A crisis, however, represents not only danger, but opportunity. The Catholic Church has been offered the terrible but graced opportunity to renew itself by passing from suffering and death into new life in Christ. If it is to do so, three often-neglected aspects of Vatican II’s teaching seem essential: baptism as the foundation of all Christian life and ministry, the seeds of a theology of the local church, and the poor and pilgrim character of the church.

Baptism

The scandals have aroused a previously unthinkable level of outrage among the faithful—conservative and liberal, male and female, young and old alike. One positive result is an already revitalized sense of lay responsibility as grounded in baptism. Vatican II held that baptism is the foundation of all Christian life. Baptized into Christ’s death and resurrection, each believer is joined to Christ and his body and is called to the same holiness of life. The baptized share in his threefold office of prophet, priest and king, and their common mission as Christians is evangelization. Accordingly, they are not helpers in the hierarchy’s mission, but instead receive their mission directly from Christ through baptism. Moreover, all the baptized have the right and responsibility to take initiatives in their service of the church’s mission, even—when they possess suitable “knowledge, competence, and authority”—of “express[ing] their opinions on matters which concern the good of the church” (“Dogmatic Constitution on the Church,” No. 37). This combination of competence and constructive critique has sometimes been ignored, not least by some columnists at The Boston Globe and The New York Times.

In a sad irony, one hears from both Cardinal Bernard Law and his critics, “We are the church.” Both are correct: baptism is the charter of Christian existence. Episcopal and clerical arrogance should not, however, give rise to anti-clericalism or to a “people’s church” defined by opposition to the hierarchy. Care must be taken to avoid denunciations of the “hierarchical” or “institutional” church, as if such elements could be detached from the one church that exists in reality, a spirited and structured communion. Moreover, the essential recovery of the baptismal mandate needs to avoid a zero-sum or tug-of-war model of power-sharing, whereby the laity’s gain is the hierarchy’s loss (and vice versa). The radical equality in Christ that baptism creates does not mean that everyone has the same task in the church: “In the church, there is diversity of ministry but unity of mission” (“Decree on the Apostolate of the Laity,” No. 2). The hierarchy is part of God’s will for the church, even if the exercise of its ministry needs to be reformed.

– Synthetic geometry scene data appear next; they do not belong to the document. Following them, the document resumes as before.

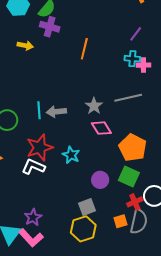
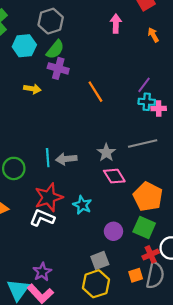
purple line: (136, 34) -> (144, 85), moved
orange line: (84, 49) -> (95, 92), turned -45

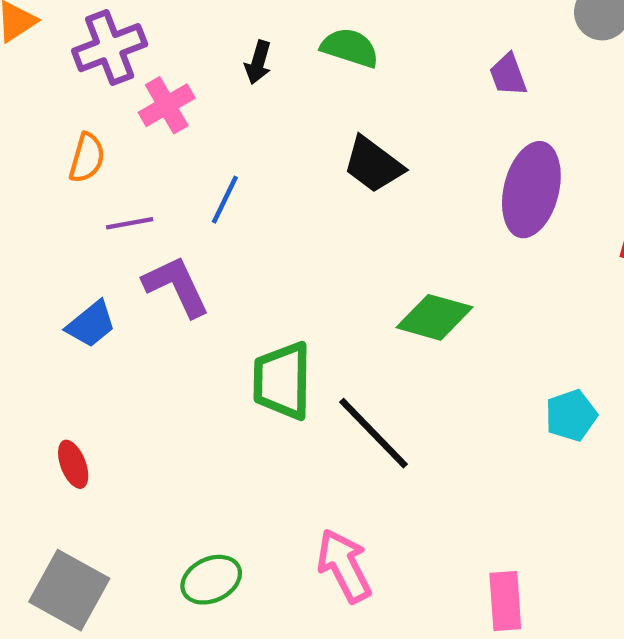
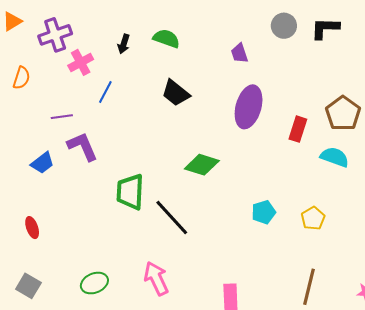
orange semicircle: (87, 158) -> (21, 78), moved
blue line: (225, 200) -> (105, 92), moved
gray square: (69, 590) -> (28, 286), size x0.7

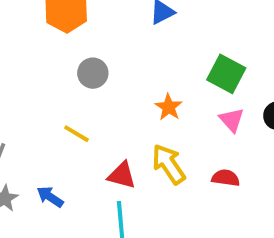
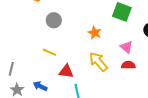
pink triangle: (232, 120) -> (127, 47), moved
red triangle: (122, 175) -> (66, 71), moved

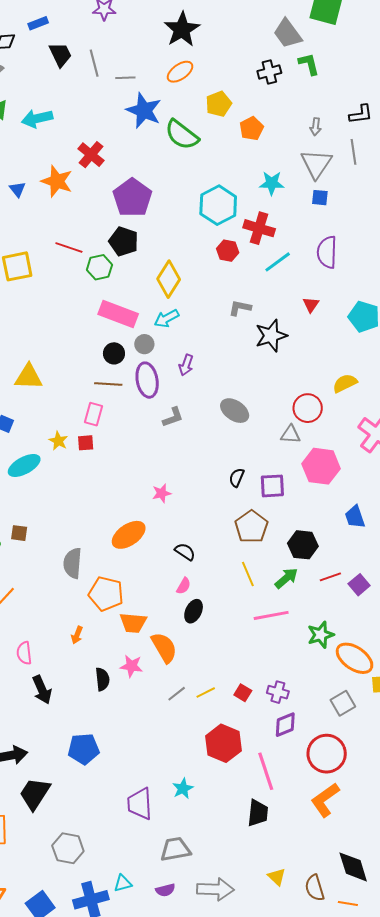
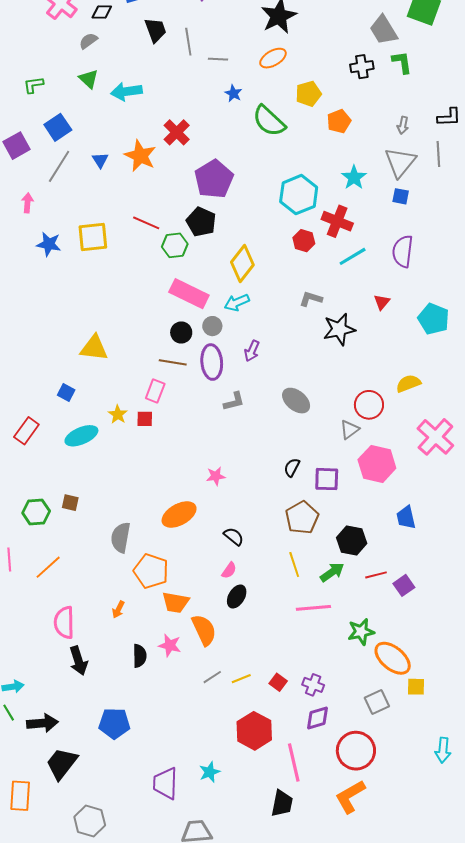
blue star: (144, 111) -> (233, 93), size x0.5
cyan star: (272, 183) -> (354, 177), turned 30
gray triangle: (291, 434) -> (350, 429), turned -45
pink semicircle: (24, 653) -> (64, 623), size x1.4

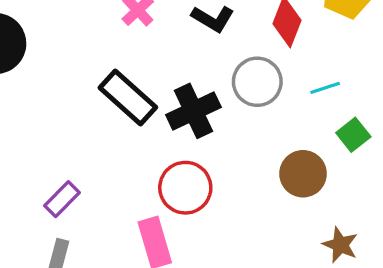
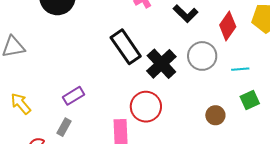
black cross: (193, 111) -> (161, 64), turned -32
brown circle: (303, 174) -> (215, 115), size x0.7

In these contexts, one can see how fitfully Vatican II’s theology of baptism and of the laity has been received by the church in its life and structures. Shaped by centuries of hierarchical dominance (sometimes justifiable), the laity are at once unable and unaccustomed to live up to their baptismal mandate. They have little, if any, say, for instance, in clerical assignments, and are occasionally forced to accept whoever is sent to them. Parish councils likewise have not fulfilled their potential. Power and responsibility are one-way streets, and a top-down, pyramidal exercise of authority is normative. We are far from realizing that the ministerial priesthood exists solely to serve the baptismal priesthood, while the “holy nation” and “royal priesthood” of which Exodus and the First Letter of Peter speak are more ideal than real in contemporary Catholicism. In short, the laity remain objects, not subjects, of the church’s mission.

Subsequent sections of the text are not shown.